Teaching John McCain
John McCain says he wants to spend $1 billion a year to give America's "best" million K-12 teachers tax-free bonuses averaging $1,000 each. It's a strange idea on its face, given all the pitfalls in trying to determine which of the nation's 3.1 mil-lion teachers should qualify. McCain suggests that each state compile a list of its best teachers (public and private) and send it to Washington. States in turn would presumably have to rely on local schools for the first round of information and then find a way to compare teachers in different schools and areas. Even if this arduous process costs only, say, $300 per evaluated teacher, it would take close to $1 billion in administrative overhead to pay the $1 billion in bonuses.
But the plan gets even weirder. To assuage antigovernment Republican primary voters, McCain plans to structure his teacher bonuses as a 25-percent credit against federal income taxes. Details haven't been worked out, but because the income tax is progressive, this approach seems to mean that the highest-paid "best teachers" would get the biggest bonuses. For instance, a talented single-parent teacher making $25,000 (and paying no federal income tax) might get no bonus, while a married teacher making $50,000 with a lawyer spouse could qualify for $3,500 or more. New York teachers would get much bigger bonuses than Mississippi teachers. And so on. Maybe these odd results make the case against embedding spending programs in the tax code--but they certainly suggest that targeting a government spending plan to antigovernment voters is doomed to have perverse consequences.
George Bush's priorities
George W. Bush defends his expensive tax cut plan as a boon for the working poor. He claims that reducing tax rates on low- and moderate-income families who now get the Earned Income Tax Credit (EITC) is "one of [his] highest priorities." In fact, Bush does offer tax relief to some of the 13.9 million EITC families--totaling $2.6 billion a year and averaging $182 per family.
Note, however, that Bush's $2.6 billion in tax breaks for moderate-income working families amount to only 1.5 percent of the total annual cost of his tax plan. In contrast, Bush targets $105 billion in annual tax cuts--62 percent of the total--to the best-off 13 million taxpayers. Obviously, some high priorities are higher than others.
Al Gore takes a hike
Al Gore has lately bashed Bill Bradley for refusing to rule out a tax hike to pay for his expensive health care plan. But the vice president seems to have forgotten one of his own biggest achievements. In their 1992 campaign, he and Bill Clinton promised a tax increase (on the rich), and the tax hikes they pushed through Congress in 1993 (with Gore casting the deciding Senate vote) helped pave the way for our current era of prosperity and budget surplus.
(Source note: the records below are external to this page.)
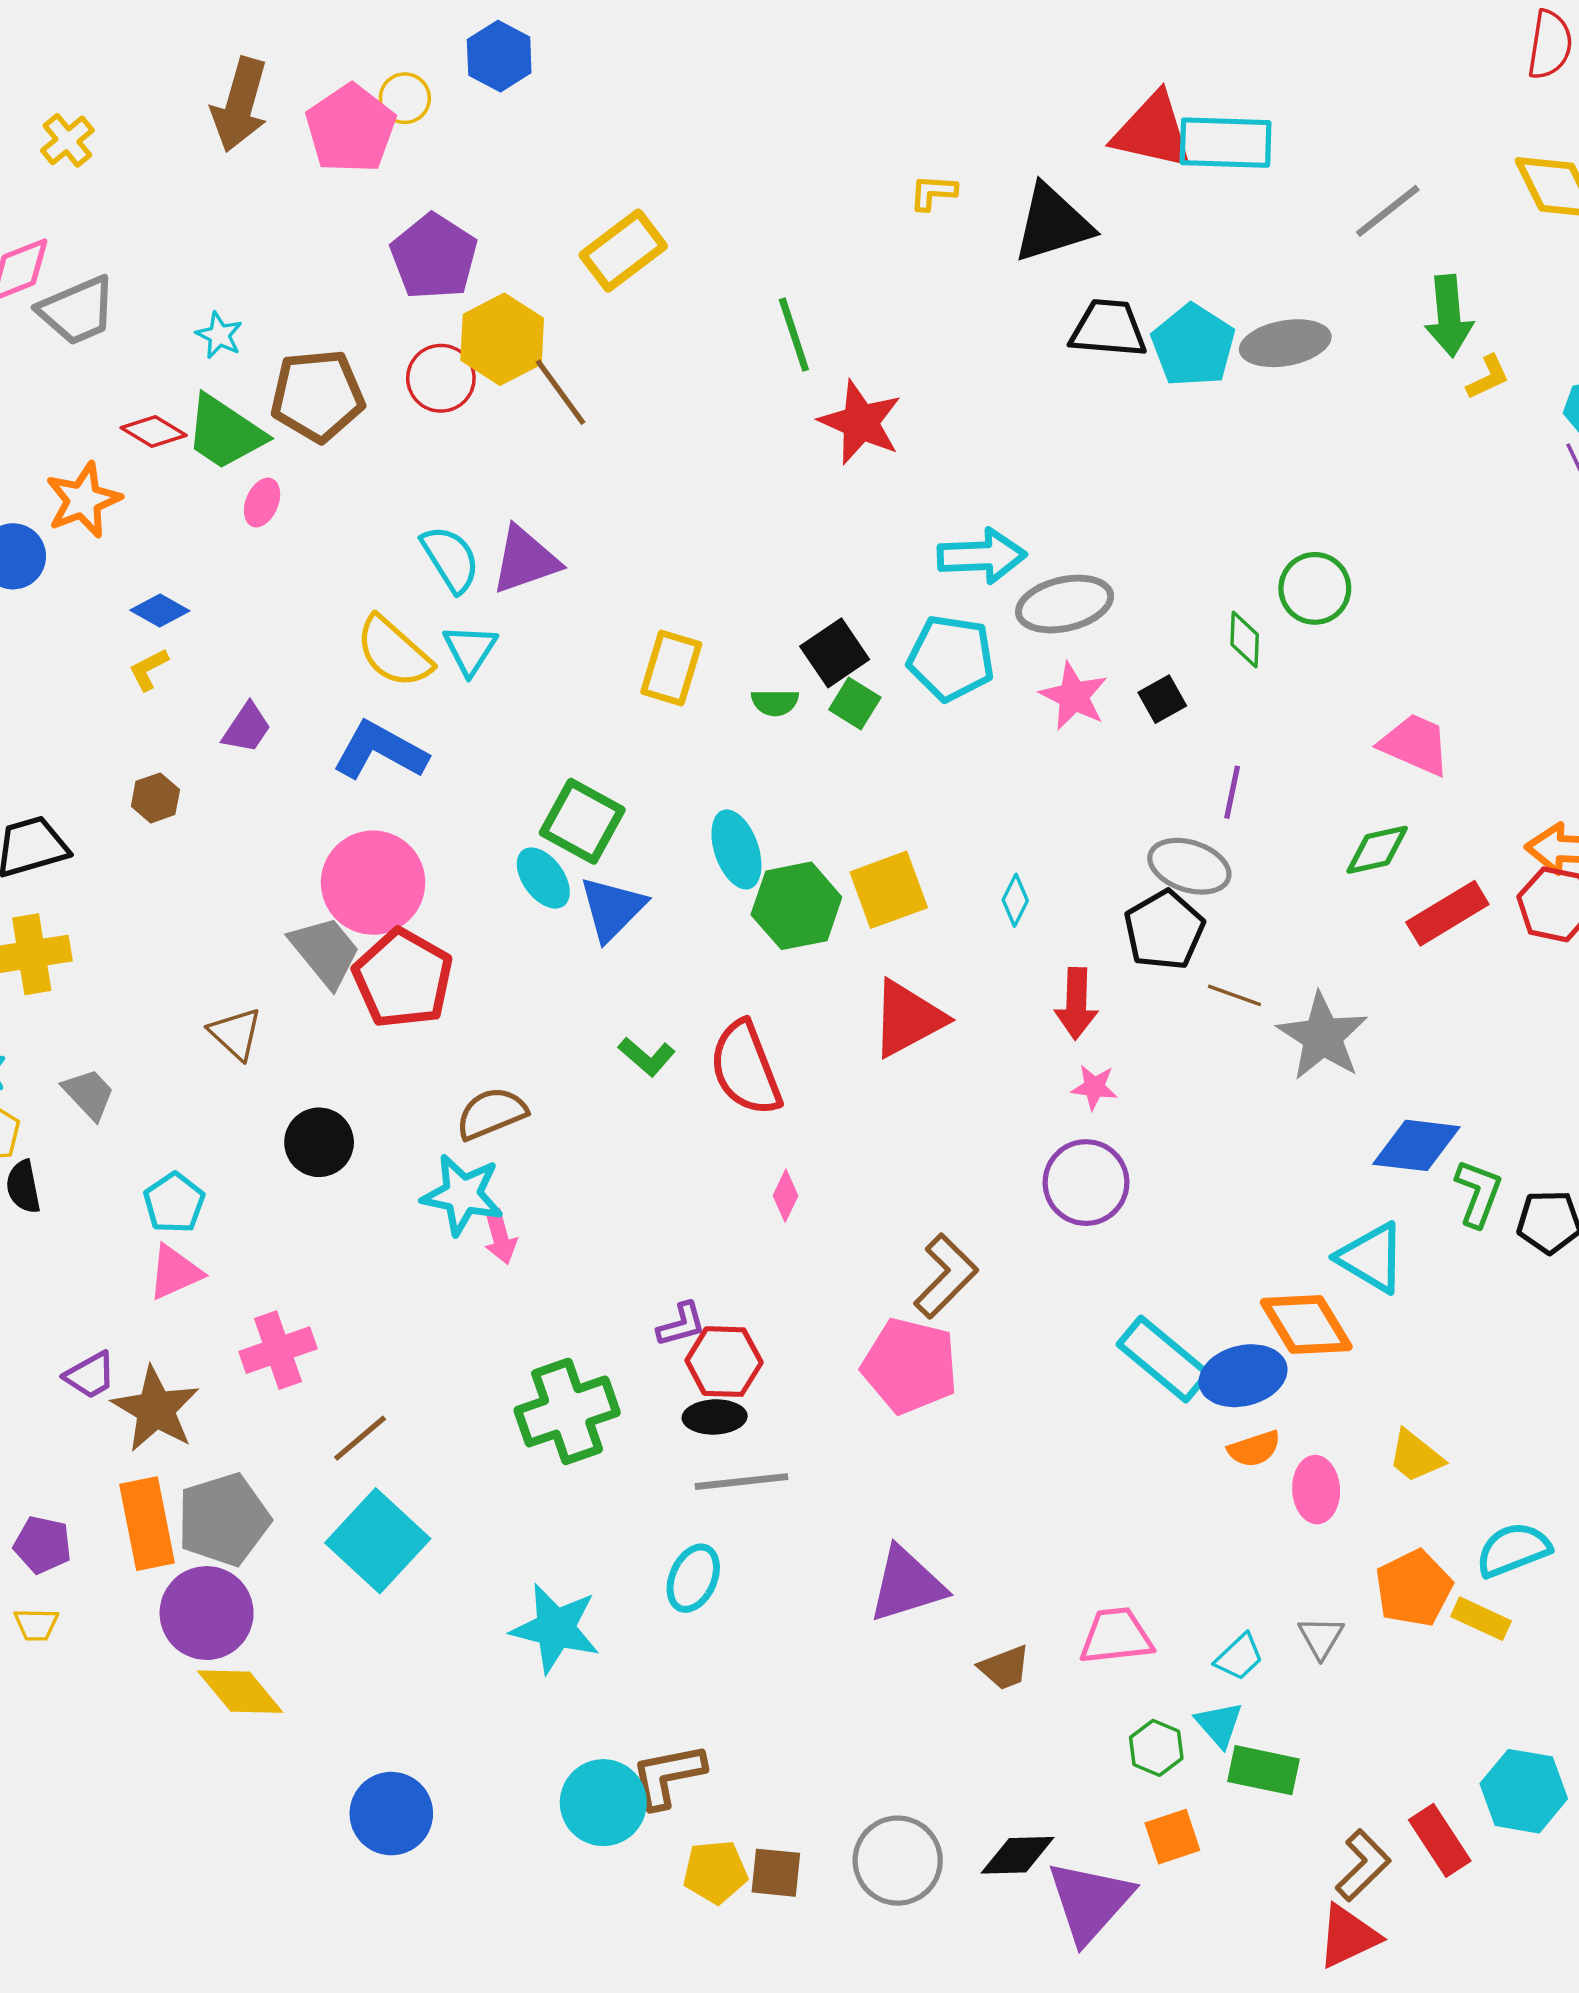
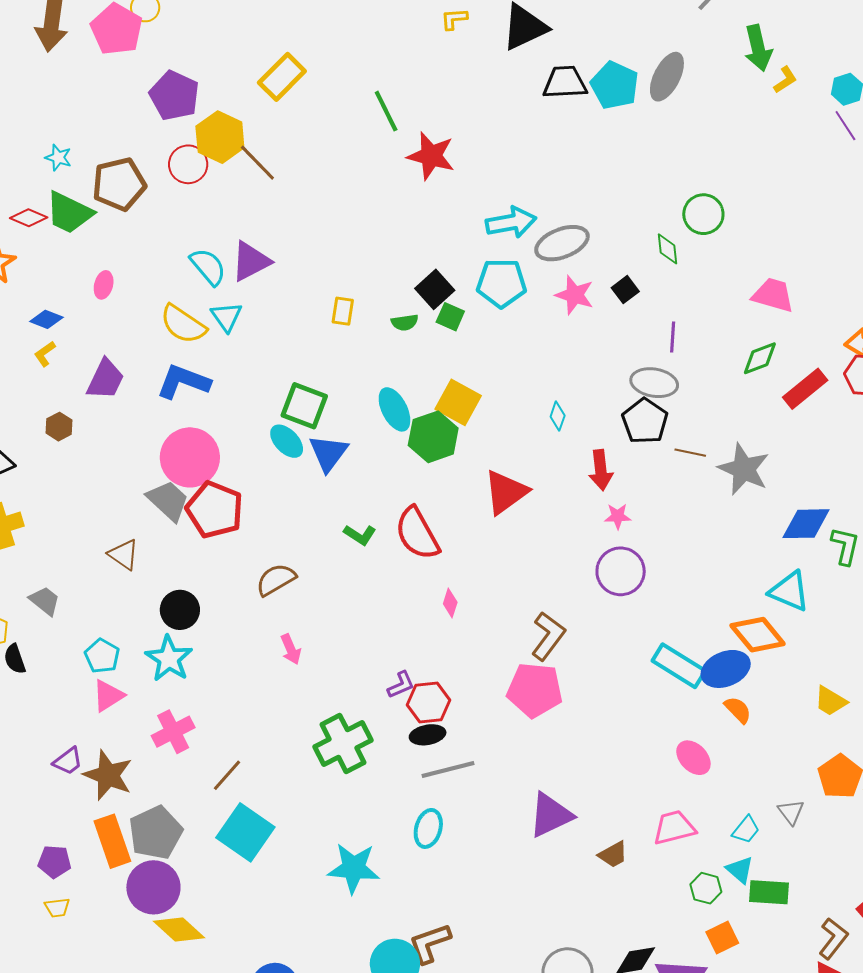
gray ellipse: (1285, 343) -> (667, 77), turned -45
pink ellipse: (262, 503) -> (104, 285), moved
yellow rectangle: (671, 668) -> (343, 311), size x0.7
purple trapezoid: (247, 728) -> (105, 379), size x1.4
yellow square: (889, 890) -> (458, 402), moved, turned -33
cyan star: (462, 1195) -> (169, 659), moved, turned 30
orange semicircle: (1254, 1449) -> (738, 710), turned -108
pink ellipse: (1316, 1490) -> (693, 758), moved, turned -33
Alan Keyes's moral imperative
Talk show host Alan Keyes, who is also running for president, wants to abolish the income tax (or, as he calls it, "the slave tax") in favor of a national sales tax. It's a "moral imperative," he says. The key issue for Keyes is freedom. "Instead of waiting upon the whim of politicians and bureaucrats" under the income tax, he says, "we will control our own tax burden. ... An excise tax system would mean that each citizen would decide what his tax burden was going to be." In other words, we can cut our tax bill down to lit-tle or nothing, by simply choosing not to buy food, clothing, shelter, and so on. Or, if starving and going naked are unpalatable, under Keyes's plan we can simply pay a lot more in taxes than we do now so the very rich can pay a lot less. Some "moral imperative."
Oregon's southern strategy
Voters in Oregon will soon get to decide whether to eliminate the $3,000 cap on the state's income tax write-off for federal income taxes. The Institute on Taxation and Economic Policy calculates that if the $3,000 cap is removed, two-thirds of the resulting tax cuts would go to the best-off 5 percent of Oregonians, and Oregon's modestly progressive tax rate structure would be turned on its head. Effective marginal income tax rates on families of four would peak at 9 percent on taxable income between $12,000 and $22,000 and then would gradually decline to just 5.4 percent above $213,000. Currently, only Alabama and Louisiana allow an unlimited state tax deduction for federal income taxes, causing some Oregon tax-fairness advocates to label the ballot initiative "The Alabama Plan."